A equipe Thatcher representa uma ruptura muito maior com o passado. Muitos de seus membros, como John Biffen e Angus Maude, eram oponentes ferrenhos das políticas de Heath & # 8217s. Outros, como Keith Joseph e a própria Thatcher, são agora altamente críticos do & # 8216Barber boom & # 8217 de 1972-3, quando Heath & # 8217s Chancellor of the Exchequer impulsionou a economia expandindo a oferta de dinheiro em uma escala maciça, estimulando assim os incêndios inflacionários que ajudaram a derrubar o governo. Muitos dos remanescentes dos velhos tempos de Butskellite, como Maudling, assim como os homens de Heath, como Peter Walker, foram eliminados da liderança conservadora. A panacéia econômica defendida por Joseph, Biffen e outros ideólogos conservadores é o monetarismo. Essa teoria (gerada por, entre outros, Milton Friedman, o economista americano de direita) sustenta que a inflação é causada por políticas governamentais que aumentam a oferta de moeda mais rápido do que a taxa real de crescimento e, portanto, forçam o nível geral de preços. A solução, argumentam os monetaristas, é manter estável o aumento da oferta monetária e deixar a economia encontrar seu próprio nível por meio de falências que irão livrar-se das empresas ineficientes e permitir que o desemprego crescente discipline os trabalhadores.
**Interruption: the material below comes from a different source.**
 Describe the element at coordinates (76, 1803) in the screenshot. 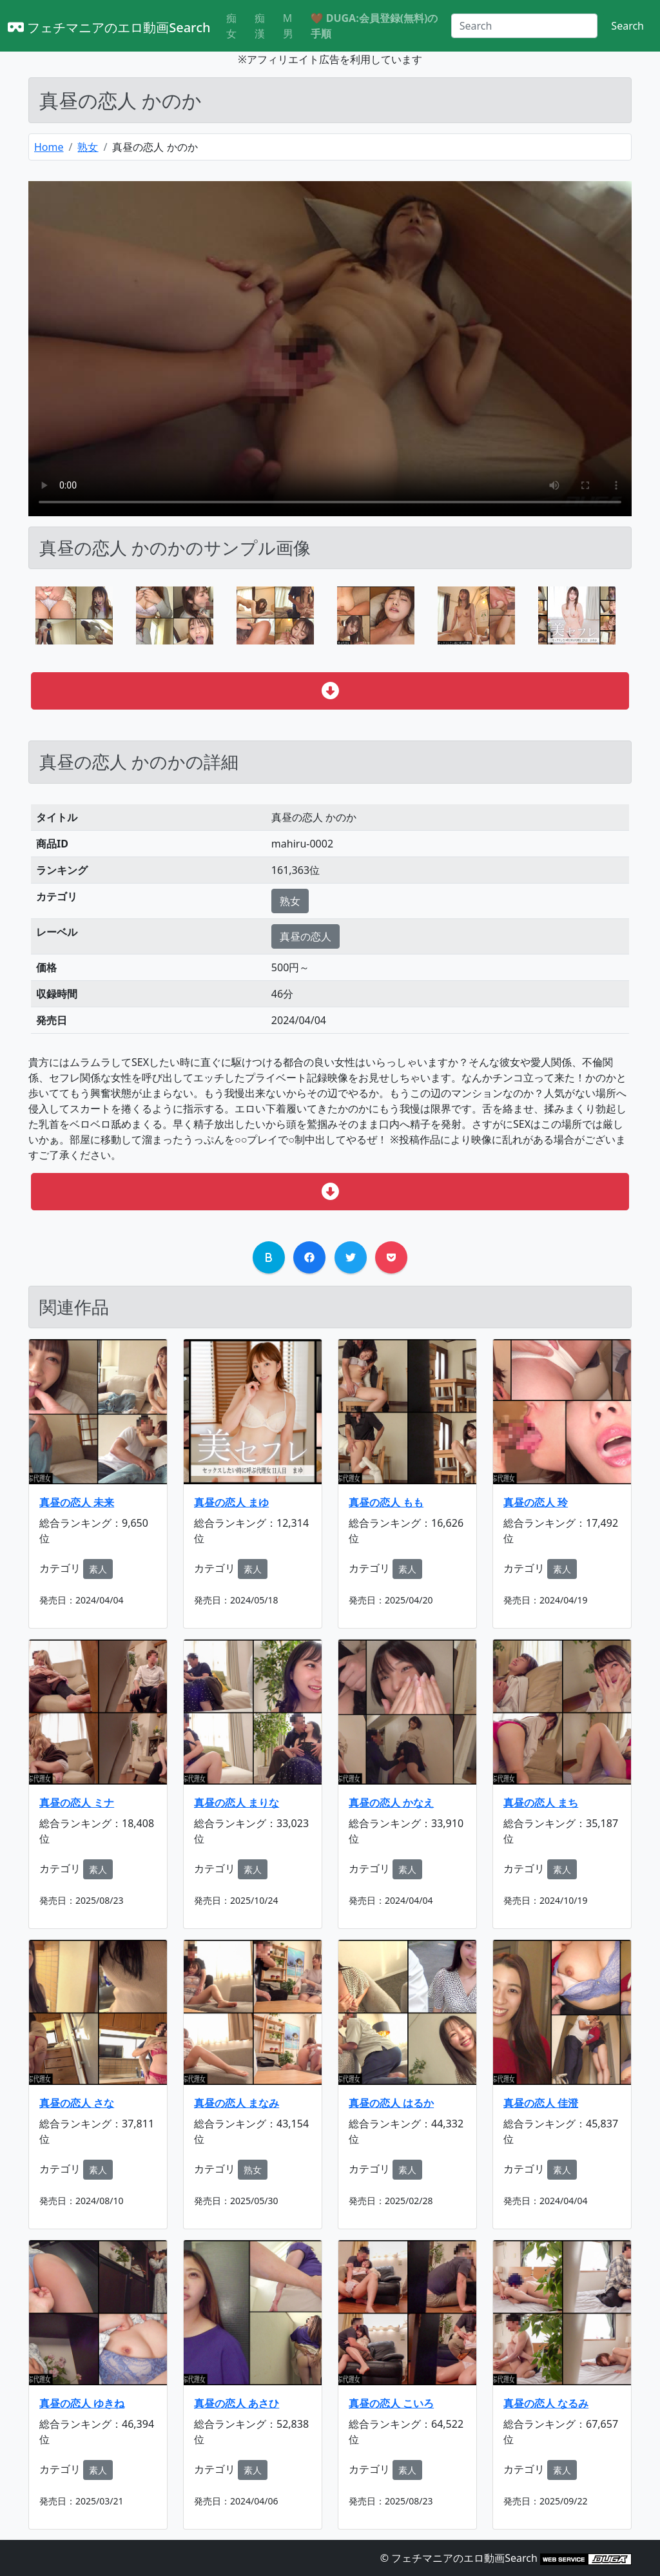 I see `真昼の恋人 ミナ` at that location.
O monetarismo pode ser atraente para muitos capitalistas britânicos porque corresponde ao seu senso de que o papel central do estado no capitalismo ocidental hoje introduz inflação no sistema (ver Notas do Mês, Socialismo Internacional 94) Mas eles ainda precisam do Estado, com todas as dificuldades que isso cria para eles, para protegê-los contra seus concorrentes estrangeiros e fornecer-lhes subsídios e bolsas de investimento e empréstimos fáceis. Portanto, os Friedmanitas britânicos estão longe de ganhar o dia.
 

Voltar para o confronto?

Além disso, um governo Thatcher criaria um problema de gestão política para as grandes empresas. Sua equipe é composta em grande parte por homens e mulheres inexperientes e pouco competentes, unidos muito mais pela ideologia do que o normal em um partido conservador, cuja tradição é de pragmatismo e flexibilidade na busca pelos objetivos da classe dominante. Tal governo não seria capaz nem estaria disposto a trabalhar efetivamente com a burocracia sindical.

No entanto, embora as grandes empresas possam concordar com o preço das concessões do Contrato Social & # 8211, como a Lei de Proteção ao Emprego & # 8211, e a margem de manobra reduzida que isso envolve, elas ainda precisam do apoio do TUC tanto como sempre. A experiência do governo Heath ensinou aos empregadores que a contenção salarial e os ataques à organização das fábricas não podem ser aplicados contra a oposição da burocracia sindical sem o perigo de confrontos sociais massivos.

Portanto, apesar de seu crescente descontentamento com o Trabalhismo, é provável que as grandes empresas continuem com ele por enquanto. A oposição à política de devolução de Thatcher & # 8217 montada por nobres de Heath e Tory como Home, as atitudes conciliatórias em relação ao governo trabalhista e ao TUC de Heath e Maudling refletem uma tendência no pensamento da classe dominante que está longe de estar satisfeita com os atuais Tory Liderança. Podemos esperar ver mais pressão das grandes empresas sobre Thatcher para que ela se recupere e adote políticas mais conciliatórias.
 

Uma alternativa socialista ao trabalho

Nesse ínterim, o governo trabalhista deve cambalear como o único governo capaz de ganhar o acordo do TUC & # 8217 para os cortes nos padrões de vida exigidos pela classe empregadora. Mas sobreviverá como um governo privado de todas as suas próprias políticas. O Projeto de Devolução se encaixa perfeitamente nessa situação, já que preenche completamente o cronograma parlamentar e causa tanta confusão dentro do partido Conservador quanto dentro do Trabalhismo, confusão agravada pela manipulação inepta dos negócios por Thatcher & # 8217s.

Ambos os principais partidos capitalistas foram lançados em desordem pela crise. A situação oferece grandes oportunidades para o Partido Socialista dos Trabalhadores & # 8217. Para aproveitar essas oportunidades, devemos continuar nossa política de contestar as eleições parlamentares nas áreas da classe trabalhadora. No entanto, o sucesso dependerá de nossa capacidade de obter suporte na fábrica.É para a luta nas fábricas que devemos nos voltar agora.